(Dataset items)

-=-=-=-=-

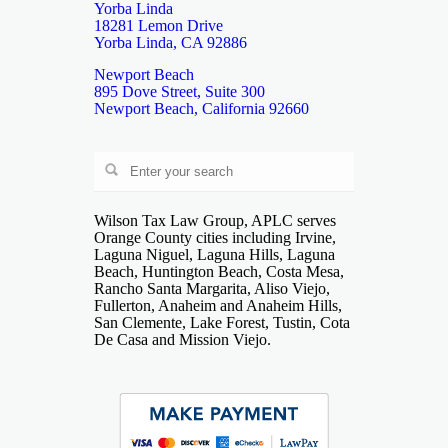
Yorba Linda
18281 Lemon Drive
Yorba Linda, CA 92886
Newport Beach
895 Dove Street, Suite 300
Newport Beach, California 92660
Wilson Tax Law Group, APLC serves
Orange County cities including Irvine,
Laguna Niguel, Laguna Hills, Laguna
Beach, Huntington Beach, Costa Mesa,
Rancho Santa Margarita, Aliso Viejo,
Fullerton, Anaheim and Anaheim Hills,
San Clemente, Lake Forest, Tustin, Cota
De Casa and Mission Viejo.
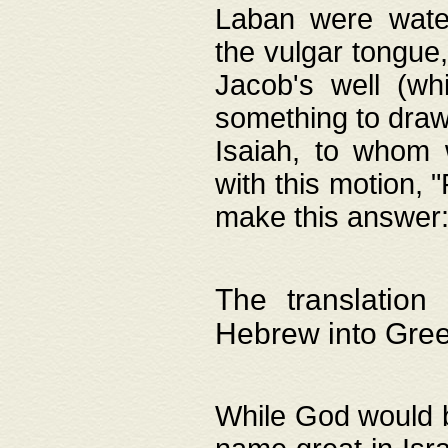
Laban were watere
the vulgar tongue,
Jacob's well (wh
something to draw
Isaiah, to whom 
with this motion, 
make this answer: "
The translation
Hebrew into Gre
While God would b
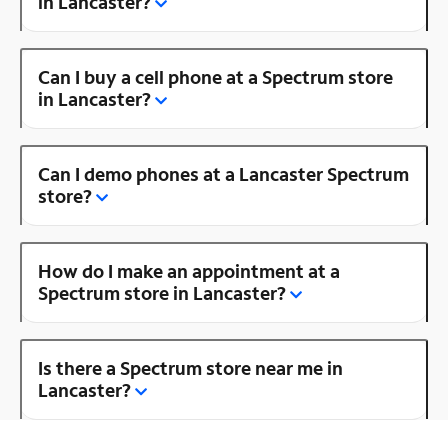
in Lancaster?
Can I buy a cell phone at a Spectrum store
in Lancaster?
Can I demo phones at a Lancaster Spectrum
store?
How do I make an appointment at a
Spectrum store in Lancaster?
Is there a Spectrum store near me in
Lancaster?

-=-=-=-=-

• _Description of the task_: Starting at the line above that contains "Isaiah, to whom", transcribe every line exactly through the line that contains "Is there a Spectrum store near me in", including that last one, and skip the pictures.

• _Solution for this exercise_:
Isaiah, to whom 
with this motion, 
make this answer: "
The translation
Hebrew into Gre
While God would b
in Lancaster?
Can I buy a cell phone at a Spectrum store
in Lancaster?
Can I demo phones at a Lancaster Spectrum
store?
How do I make an appointment at a
Spectrum store in Lancaster?
Is there a Spectrum store near me in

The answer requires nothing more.